Work to complete:
Which lines of the records below contain the word "Remember"? Copy each of them out.

■ ■ ■ ■

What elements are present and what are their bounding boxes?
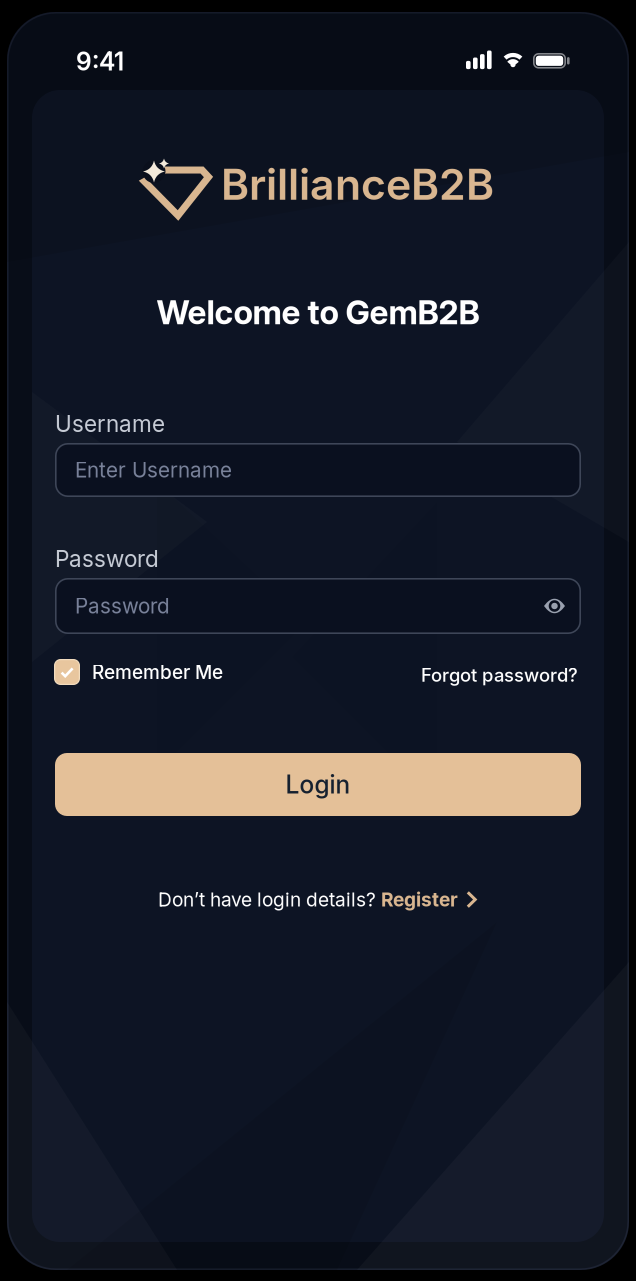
button[interactable]: Remember Me bbox=[54, 659, 223, 685]
staticText: BrillianceB2B bbox=[221, 158, 494, 210]
staticText: Remember Me bbox=[92, 660, 223, 683]
staticText: Username bbox=[55, 410, 165, 437]
button[interactable]: Forgot password? bbox=[421, 664, 578, 686]
button[interactable]: Don’t have login details? bbox=[158, 888, 478, 911]
button[interactable]: Login bbox=[55, 753, 581, 816]
staticText: Login bbox=[286, 770, 350, 799]
staticText: Password bbox=[55, 545, 159, 572]
staticText: Welcome to GemB2B bbox=[156, 292, 480, 332]
staticText: Password bbox=[75, 594, 170, 618]
staticText: 9:41 bbox=[76, 46, 124, 76]
staticText: Register bbox=[381, 888, 458, 911]
staticText: Forgot password? bbox=[421, 664, 578, 686]
button[interactable]: Show password bbox=[526, 578, 582, 634]
staticText: Don’t have login details? bbox=[158, 888, 376, 911]
staticText: Enter Username bbox=[75, 458, 232, 482]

■ ■ ■ ■

Your response:
button[interactable]: Remember Me bbox=[54, 659, 223, 685]
staticText: Remember Me bbox=[92, 660, 223, 683]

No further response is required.